## DIRECTIONS FOR THIS TASK
Below are records; transcribe each one exactly.

## INFORMATION SHOWN
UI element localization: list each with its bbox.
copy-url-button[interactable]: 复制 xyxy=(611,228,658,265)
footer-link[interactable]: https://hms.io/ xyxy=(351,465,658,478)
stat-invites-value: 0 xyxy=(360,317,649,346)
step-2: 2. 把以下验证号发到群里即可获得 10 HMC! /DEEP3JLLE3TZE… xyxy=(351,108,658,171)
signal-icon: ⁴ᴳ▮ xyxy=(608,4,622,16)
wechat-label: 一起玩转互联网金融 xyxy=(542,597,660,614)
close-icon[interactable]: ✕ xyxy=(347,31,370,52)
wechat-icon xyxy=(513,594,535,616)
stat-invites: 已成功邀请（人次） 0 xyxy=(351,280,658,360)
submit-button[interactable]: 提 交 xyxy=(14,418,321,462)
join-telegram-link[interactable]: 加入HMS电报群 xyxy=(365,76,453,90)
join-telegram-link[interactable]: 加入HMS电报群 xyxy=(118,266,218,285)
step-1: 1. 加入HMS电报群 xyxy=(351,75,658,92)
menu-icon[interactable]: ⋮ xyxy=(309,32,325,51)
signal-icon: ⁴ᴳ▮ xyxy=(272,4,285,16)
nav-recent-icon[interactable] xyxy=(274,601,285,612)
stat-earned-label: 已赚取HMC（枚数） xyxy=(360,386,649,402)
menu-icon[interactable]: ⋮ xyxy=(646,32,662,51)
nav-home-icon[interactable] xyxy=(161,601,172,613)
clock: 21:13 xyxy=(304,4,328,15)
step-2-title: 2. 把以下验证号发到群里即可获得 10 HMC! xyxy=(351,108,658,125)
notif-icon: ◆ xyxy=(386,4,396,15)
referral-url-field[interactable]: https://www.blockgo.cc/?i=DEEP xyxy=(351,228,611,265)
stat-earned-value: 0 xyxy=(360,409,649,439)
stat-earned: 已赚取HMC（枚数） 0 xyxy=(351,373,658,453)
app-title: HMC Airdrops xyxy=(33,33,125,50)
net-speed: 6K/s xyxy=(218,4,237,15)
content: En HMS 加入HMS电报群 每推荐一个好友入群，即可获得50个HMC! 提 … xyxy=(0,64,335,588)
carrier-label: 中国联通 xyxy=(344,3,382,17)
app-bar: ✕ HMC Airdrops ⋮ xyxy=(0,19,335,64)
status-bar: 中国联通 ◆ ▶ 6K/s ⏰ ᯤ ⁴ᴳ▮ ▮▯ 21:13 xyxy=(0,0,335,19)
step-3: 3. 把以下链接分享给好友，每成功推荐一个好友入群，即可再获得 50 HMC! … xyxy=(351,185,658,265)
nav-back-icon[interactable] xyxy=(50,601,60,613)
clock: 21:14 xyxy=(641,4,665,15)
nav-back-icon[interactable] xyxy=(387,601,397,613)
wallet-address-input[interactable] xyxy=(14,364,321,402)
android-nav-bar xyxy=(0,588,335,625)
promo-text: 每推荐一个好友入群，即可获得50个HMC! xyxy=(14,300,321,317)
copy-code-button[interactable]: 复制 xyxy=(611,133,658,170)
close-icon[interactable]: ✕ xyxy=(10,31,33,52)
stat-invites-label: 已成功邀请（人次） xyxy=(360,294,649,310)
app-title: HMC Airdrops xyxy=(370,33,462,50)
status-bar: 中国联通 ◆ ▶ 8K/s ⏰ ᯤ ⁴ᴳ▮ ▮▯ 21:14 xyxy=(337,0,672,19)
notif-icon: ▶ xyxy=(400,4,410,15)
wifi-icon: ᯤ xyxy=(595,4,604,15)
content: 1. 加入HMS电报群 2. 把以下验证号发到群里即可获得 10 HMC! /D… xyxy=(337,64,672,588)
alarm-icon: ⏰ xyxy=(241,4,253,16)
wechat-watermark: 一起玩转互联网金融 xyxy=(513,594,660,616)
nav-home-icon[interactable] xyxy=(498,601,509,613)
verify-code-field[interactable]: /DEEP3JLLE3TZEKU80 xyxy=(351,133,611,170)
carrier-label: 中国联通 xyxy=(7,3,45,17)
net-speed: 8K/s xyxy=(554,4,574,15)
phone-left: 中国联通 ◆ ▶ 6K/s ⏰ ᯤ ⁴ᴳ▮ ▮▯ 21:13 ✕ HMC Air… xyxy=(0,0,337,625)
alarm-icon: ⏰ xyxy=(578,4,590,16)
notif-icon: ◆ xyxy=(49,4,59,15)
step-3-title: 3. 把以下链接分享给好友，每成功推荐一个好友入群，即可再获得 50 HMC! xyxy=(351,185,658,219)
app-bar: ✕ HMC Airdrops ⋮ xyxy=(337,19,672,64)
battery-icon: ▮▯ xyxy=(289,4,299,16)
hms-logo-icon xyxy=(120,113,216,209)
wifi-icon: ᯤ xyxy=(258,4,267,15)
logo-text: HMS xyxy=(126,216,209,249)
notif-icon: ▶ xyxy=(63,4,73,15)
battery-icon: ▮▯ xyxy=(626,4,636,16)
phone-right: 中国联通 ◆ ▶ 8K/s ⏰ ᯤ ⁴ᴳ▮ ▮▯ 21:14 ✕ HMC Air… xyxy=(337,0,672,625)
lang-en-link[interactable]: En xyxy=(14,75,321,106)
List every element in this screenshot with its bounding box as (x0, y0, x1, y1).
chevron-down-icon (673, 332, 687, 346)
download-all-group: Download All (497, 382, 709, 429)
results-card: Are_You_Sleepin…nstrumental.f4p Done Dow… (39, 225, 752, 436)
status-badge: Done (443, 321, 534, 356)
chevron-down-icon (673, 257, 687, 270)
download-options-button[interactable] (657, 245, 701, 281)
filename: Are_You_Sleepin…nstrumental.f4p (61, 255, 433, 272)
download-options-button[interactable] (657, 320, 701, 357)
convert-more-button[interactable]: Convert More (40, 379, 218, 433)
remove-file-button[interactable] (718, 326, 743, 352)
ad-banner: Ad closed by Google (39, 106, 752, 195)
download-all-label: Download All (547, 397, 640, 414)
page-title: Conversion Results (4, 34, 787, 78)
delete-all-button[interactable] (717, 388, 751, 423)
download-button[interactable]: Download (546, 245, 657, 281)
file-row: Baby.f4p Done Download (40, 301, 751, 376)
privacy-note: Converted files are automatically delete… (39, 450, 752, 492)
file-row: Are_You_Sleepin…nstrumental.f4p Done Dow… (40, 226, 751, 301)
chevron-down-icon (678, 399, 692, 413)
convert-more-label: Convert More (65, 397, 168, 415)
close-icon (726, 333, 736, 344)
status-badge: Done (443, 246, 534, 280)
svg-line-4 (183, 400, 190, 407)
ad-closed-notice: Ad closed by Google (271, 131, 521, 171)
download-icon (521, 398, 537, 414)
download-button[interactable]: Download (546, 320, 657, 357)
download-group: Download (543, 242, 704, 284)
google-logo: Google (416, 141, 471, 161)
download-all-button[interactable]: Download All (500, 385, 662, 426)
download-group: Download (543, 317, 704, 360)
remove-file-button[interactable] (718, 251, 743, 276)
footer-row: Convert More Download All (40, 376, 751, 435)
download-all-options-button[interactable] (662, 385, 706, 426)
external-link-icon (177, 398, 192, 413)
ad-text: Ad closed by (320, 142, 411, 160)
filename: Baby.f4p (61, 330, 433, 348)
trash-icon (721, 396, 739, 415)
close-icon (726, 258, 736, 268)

## ANSWER TO THIS PROBLEM
UI element localization: list each with its bbox.
copy-url-button[interactable]: 复制 xyxy=(611,228,658,265)
footer-link[interactable]: https://hms.io/ xyxy=(351,465,658,478)
stat-invites-value: 0 xyxy=(360,317,649,346)
step-2: 2. 把以下验证号发到群里即可获得 10 HMC! /DEEP3JLLE3TZE… xyxy=(351,108,658,171)
signal-icon: ⁴ᴳ▮ xyxy=(608,4,622,16)
wechat-label: 一起玩转互联网金融 xyxy=(542,597,660,614)
close-icon[interactable]: ✕ xyxy=(347,31,370,52)
wechat-icon xyxy=(513,594,535,616)
stat-invites: 已成功邀请（人次） 0 xyxy=(351,280,658,360)
submit-button[interactable]: 提 交 xyxy=(14,418,321,462)
join-telegram-link[interactable]: 加入HMS电报群 xyxy=(365,76,453,90)
join-telegram-link[interactable]: 加入HMS电报群 xyxy=(118,266,218,285)
step-1: 1. 加入HMS电报群 xyxy=(351,75,658,92)
menu-icon[interactable]: ⋮ xyxy=(309,32,325,51)
signal-icon: ⁴ᴳ▮ xyxy=(272,4,285,16)
nav-recent-icon[interactable] xyxy=(274,601,285,612)
stat-earned-label: 已赚取HMC（枚数） xyxy=(360,386,649,402)
menu-icon[interactable]: ⋮ xyxy=(646,32,662,51)
nav-home-icon[interactable] xyxy=(161,601,172,613)
clock: 21:13 xyxy=(304,4,328,15)
step-2-title: 2. 把以下验证号发到群里即可获得 10 HMC! xyxy=(351,108,658,125)
notif-icon: ◆ xyxy=(386,4,396,15)
referral-url-field[interactable]: https://www.blockgo.cc/?i=DEEP xyxy=(351,228,611,265)
stat-earned-value: 0 xyxy=(360,409,649,439)
stat-earned: 已赚取HMC（枚数） 0 xyxy=(351,373,658,453)
app-title: HMC Airdrops xyxy=(33,33,125,50)
net-speed: 6K/s xyxy=(218,4,237,15)
content: En HMS 加入HMS电报群 每推荐一个好友入群，即可获得50个HMC! 提 … xyxy=(0,64,335,588)
carrier-label: 中国联通 xyxy=(344,3,382,17)
app-bar: ✕ HMC Airdrops ⋮ xyxy=(0,19,335,64)
status-bar: 中国联通 ◆ ▶ 6K/s ⏰ ᯤ ⁴ᴳ▮ ▮▯ 21:13 xyxy=(0,0,335,19)
step-3: 3. 把以下链接分享给好友，每成功推荐一个好友入群，即可再获得 50 HMC! … xyxy=(351,185,658,265)
nav-back-icon[interactable] xyxy=(50,601,60,613)
clock: 21:14 xyxy=(641,4,665,15)
nav-back-icon[interactable] xyxy=(387,601,397,613)
wallet-address-input[interactable] xyxy=(14,364,321,402)
android-nav-bar xyxy=(0,588,335,625)
promo-text: 每推荐一个好友入群，即可获得50个HMC! xyxy=(14,300,321,317)
copy-code-button[interactable]: 复制 xyxy=(611,133,658,170)
close-icon[interactable]: ✕ xyxy=(10,31,33,52)
stat-invites-label: 已成功邀请（人次） xyxy=(360,294,649,310)
app-title: HMC Airdrops xyxy=(370,33,462,50)
status-bar: 中国联通 ◆ ▶ 8K/s ⏰ ᯤ ⁴ᴳ▮ ▮▯ 21:14 xyxy=(337,0,672,19)
notif-icon: ▶ xyxy=(400,4,410,15)
wifi-icon: ᯤ xyxy=(595,4,604,15)
content: 1. 加入HMS电报群 2. 把以下验证号发到群里即可获得 10 HMC! /D… xyxy=(337,64,672,588)
alarm-icon: ⏰ xyxy=(241,4,253,16)
wechat-watermark: 一起玩转互联网金融 xyxy=(513,594,660,616)
nav-home-icon[interactable] xyxy=(498,601,509,613)
verify-code-field[interactable]: /DEEP3JLLE3TZEKU80 xyxy=(351,133,611,170)
carrier-label: 中国联通 xyxy=(7,3,45,17)
net-speed: 8K/s xyxy=(554,4,574,15)
phone-left: 中国联通 ◆ ▶ 6K/s ⏰ ᯤ ⁴ᴳ▮ ▮▯ 21:13 ✕ HMC Air… xyxy=(0,0,337,625)
alarm-icon: ⏰ xyxy=(578,4,590,16)
notif-icon: ◆ xyxy=(49,4,59,15)
step-3-title: 3. 把以下链接分享给好友，每成功推荐一个好友入群，即可再获得 50 HMC! xyxy=(351,185,658,219)
app-bar: ✕ HMC Airdrops ⋮ xyxy=(337,19,672,64)
battery-icon: ▮▯ xyxy=(289,4,299,16)
hms-logo-icon xyxy=(120,113,216,209)
wifi-icon: ᯤ xyxy=(258,4,267,15)
logo-text: HMS xyxy=(126,216,209,249)
notif-icon: ▶ xyxy=(63,4,73,15)
battery-icon: ▮▯ xyxy=(626,4,636,16)
phone-right: 中国联通 ◆ ▶ 8K/s ⏰ ᯤ ⁴ᴳ▮ ▮▯ 21:14 ✕ HMC Air… xyxy=(337,0,672,625)
lang-en-link[interactable]: En xyxy=(14,75,321,106)
List every element in this screenshot with its bounding box as (x0, y0, x1, y1).
chevron-down-icon (673, 332, 687, 346)
download-all-group: Download All (497, 382, 709, 429)
results-card: Are_You_Sleepin…nstrumental.f4p Done Dow… (39, 225, 752, 436)
status-badge: Done (443, 321, 534, 356)
chevron-down-icon (673, 257, 687, 270)
download-options-button[interactable] (657, 245, 701, 281)
filename: Are_You_Sleepin…nstrumental.f4p (61, 255, 433, 272)
download-options-button[interactable] (657, 320, 701, 357)
convert-more-button[interactable]: Convert More (40, 379, 218, 433)
remove-file-button[interactable] (718, 326, 743, 352)
ad-banner: Ad closed by Google (39, 106, 752, 195)
download-all-label: Download All (547, 397, 640, 414)
page-title: Conversion Results (4, 34, 787, 78)
delete-all-button[interactable] (717, 388, 751, 423)
download-button[interactable]: Download (546, 245, 657, 281)
file-row: Baby.f4p Done Download (40, 301, 751, 376)
privacy-note: Converted files are automatically delete… (39, 450, 752, 492)
file-row: Are_You_Sleepin…nstrumental.f4p Done Dow… (40, 226, 751, 301)
chevron-down-icon (678, 399, 692, 413)
convert-more-label: Convert More (65, 397, 168, 415)
close-icon (726, 333, 736, 344)
status-badge: Done (443, 246, 534, 280)
svg-line-4 (183, 400, 190, 407)
ad-closed-notice: Ad closed by Google (271, 131, 521, 171)
download-icon (521, 398, 537, 414)
download-button[interactable]: Download (546, 320, 657, 357)
download-group: Download (543, 242, 704, 284)
google-logo: Google (416, 141, 471, 161)
download-all-button[interactable]: Download All (500, 385, 662, 426)
download-group: Download (543, 317, 704, 360)
remove-file-button[interactable] (718, 251, 743, 276)
footer-row: Convert More Download All (40, 376, 751, 435)
download-all-options-button[interactable] (662, 385, 706, 426)
external-link-icon (177, 398, 192, 413)
ad-text: Ad closed by (320, 142, 411, 160)
filename: Baby.f4p (61, 330, 433, 348)
trash-icon (721, 396, 739, 415)
close-icon (726, 258, 736, 268)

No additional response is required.